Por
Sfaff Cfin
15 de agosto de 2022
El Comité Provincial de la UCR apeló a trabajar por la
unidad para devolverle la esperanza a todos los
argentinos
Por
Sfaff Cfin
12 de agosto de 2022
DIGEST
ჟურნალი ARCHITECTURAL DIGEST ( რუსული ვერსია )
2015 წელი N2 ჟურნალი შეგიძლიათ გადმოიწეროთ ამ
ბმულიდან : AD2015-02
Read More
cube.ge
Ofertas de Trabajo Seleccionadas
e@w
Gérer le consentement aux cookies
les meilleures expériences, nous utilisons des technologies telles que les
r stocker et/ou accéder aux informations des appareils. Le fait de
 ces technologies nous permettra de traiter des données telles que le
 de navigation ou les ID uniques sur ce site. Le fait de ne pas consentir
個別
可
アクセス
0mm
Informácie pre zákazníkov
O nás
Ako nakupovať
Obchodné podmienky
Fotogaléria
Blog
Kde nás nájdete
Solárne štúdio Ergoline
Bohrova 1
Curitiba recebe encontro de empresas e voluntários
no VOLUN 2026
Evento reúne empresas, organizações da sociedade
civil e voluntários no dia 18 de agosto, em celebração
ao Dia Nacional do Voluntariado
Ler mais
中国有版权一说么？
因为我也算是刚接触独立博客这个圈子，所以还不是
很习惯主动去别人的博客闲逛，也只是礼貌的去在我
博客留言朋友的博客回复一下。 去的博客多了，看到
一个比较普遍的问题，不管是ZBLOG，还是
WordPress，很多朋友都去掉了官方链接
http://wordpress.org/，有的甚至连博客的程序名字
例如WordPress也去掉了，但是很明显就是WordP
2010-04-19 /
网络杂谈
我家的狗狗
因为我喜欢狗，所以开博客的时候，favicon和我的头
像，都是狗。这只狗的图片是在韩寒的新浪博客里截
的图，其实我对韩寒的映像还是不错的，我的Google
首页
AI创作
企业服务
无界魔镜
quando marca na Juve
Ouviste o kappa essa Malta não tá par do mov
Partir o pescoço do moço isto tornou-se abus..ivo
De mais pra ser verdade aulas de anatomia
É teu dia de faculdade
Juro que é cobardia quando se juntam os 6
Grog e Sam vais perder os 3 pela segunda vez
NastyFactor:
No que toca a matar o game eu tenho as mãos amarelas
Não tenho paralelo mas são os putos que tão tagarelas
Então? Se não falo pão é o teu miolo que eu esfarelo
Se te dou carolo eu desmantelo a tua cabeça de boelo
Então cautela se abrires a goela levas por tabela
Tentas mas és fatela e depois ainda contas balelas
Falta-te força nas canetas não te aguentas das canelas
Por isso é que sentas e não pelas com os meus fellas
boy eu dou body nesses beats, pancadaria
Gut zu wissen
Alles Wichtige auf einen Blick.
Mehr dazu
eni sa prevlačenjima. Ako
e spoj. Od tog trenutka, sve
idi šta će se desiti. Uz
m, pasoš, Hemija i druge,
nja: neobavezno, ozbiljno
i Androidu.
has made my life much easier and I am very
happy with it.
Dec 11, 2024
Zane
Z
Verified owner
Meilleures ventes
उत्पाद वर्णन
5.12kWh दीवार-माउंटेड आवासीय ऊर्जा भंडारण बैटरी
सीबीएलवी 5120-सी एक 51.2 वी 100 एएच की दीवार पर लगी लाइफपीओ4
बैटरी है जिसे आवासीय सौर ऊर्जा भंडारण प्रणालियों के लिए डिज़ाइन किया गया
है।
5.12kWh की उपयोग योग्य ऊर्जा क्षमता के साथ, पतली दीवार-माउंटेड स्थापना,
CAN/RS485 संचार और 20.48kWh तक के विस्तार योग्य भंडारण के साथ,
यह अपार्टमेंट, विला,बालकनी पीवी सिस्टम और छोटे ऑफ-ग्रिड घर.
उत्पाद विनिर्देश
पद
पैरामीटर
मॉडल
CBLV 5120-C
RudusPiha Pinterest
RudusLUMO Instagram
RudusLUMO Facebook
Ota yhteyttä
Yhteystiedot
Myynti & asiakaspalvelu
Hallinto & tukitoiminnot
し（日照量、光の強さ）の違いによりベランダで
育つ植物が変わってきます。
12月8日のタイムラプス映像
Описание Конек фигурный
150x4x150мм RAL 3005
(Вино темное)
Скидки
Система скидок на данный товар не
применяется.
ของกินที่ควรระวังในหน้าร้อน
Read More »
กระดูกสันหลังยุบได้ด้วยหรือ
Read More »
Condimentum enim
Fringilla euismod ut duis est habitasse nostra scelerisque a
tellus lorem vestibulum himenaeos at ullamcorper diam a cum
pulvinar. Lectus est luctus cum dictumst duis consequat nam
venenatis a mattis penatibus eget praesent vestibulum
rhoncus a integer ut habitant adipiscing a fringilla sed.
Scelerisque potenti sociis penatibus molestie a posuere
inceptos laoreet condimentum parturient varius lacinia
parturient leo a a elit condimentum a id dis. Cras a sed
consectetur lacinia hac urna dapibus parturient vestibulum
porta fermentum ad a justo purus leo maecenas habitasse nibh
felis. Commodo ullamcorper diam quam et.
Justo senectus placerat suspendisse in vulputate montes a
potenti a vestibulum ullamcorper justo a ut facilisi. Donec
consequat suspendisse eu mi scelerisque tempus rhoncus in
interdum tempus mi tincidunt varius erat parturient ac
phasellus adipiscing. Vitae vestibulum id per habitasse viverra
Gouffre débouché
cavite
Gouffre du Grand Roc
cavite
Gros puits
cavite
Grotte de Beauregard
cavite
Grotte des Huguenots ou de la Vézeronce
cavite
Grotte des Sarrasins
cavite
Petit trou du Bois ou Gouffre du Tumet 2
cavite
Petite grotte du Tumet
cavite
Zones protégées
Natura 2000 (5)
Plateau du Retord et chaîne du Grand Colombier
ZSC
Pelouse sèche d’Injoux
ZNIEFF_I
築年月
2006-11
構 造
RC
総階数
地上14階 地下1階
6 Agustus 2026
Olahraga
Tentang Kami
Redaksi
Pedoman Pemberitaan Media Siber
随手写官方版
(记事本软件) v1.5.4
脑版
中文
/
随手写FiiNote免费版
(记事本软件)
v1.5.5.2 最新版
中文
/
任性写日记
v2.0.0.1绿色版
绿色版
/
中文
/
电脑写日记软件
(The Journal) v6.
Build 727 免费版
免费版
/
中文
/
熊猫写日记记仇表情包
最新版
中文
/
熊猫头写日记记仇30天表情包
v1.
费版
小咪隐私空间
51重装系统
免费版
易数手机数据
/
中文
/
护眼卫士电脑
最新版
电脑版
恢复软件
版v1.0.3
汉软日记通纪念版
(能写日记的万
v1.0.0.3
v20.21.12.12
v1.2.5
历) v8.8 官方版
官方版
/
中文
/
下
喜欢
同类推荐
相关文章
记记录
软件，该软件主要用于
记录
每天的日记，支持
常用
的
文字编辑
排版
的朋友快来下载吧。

--------------------------------------------------

ASSIGNMENT
Reproduce exactly, please, only the lines from the start of the data above to the line that contains "博客留言朋友的博客回复一下。 去的博客多了，看到", with both ends kept.

RESPONSE BOX
Por
Sfaff Cfin
15 de agosto de 2022
El Comité Provincial de la UCR apeló a trabajar por la
unidad para devolverle la esperanza a todos los
argentinos
Por
Sfaff Cfin
12 de agosto de 2022
DIGEST
ჟურნალი ARCHITECTURAL DIGEST ( რუსული ვერსია )
2015 წელი N2 ჟურნალი შეგიძლიათ გადმოიწეროთ ამ
ბმულიდან : AD2015-02
Read More
cube.ge
Ofertas de Trabajo Seleccionadas
e@w
Gérer le consentement aux cookies
les meilleures expériences, nous utilisons des technologies telles que les
r stocker et/ou accéder aux informations des appareils. Le fait de
 ces technologies nous permettra de traiter des données telles que le
 de navigation ou les ID uniques sur ce site. Le fait de ne pas consentir
個別
可
アクセス
0mm
Informácie pre zákazníkov
O nás
Ako nakupovať
Obchodné podmienky
Fotogaléria
Blog
Kde nás nájdete
Solárne štúdio Ergoline
Bohrova 1
Curitiba recebe encontro de empresas e voluntários
no VOLUN 2026
Evento reúne empresas, organizações da sociedade
civil e voluntários no dia 18 de agosto, em celebração
ao Dia Nacional do Voluntariado
Ler mais
中国有版权一说么？
因为我也算是刚接触独立博客这个圈子，所以还不是
很习惯主动去别人的博客闲逛，也只是礼貌的去在我
博客留言朋友的博客回复一下。 去的博客多了，看到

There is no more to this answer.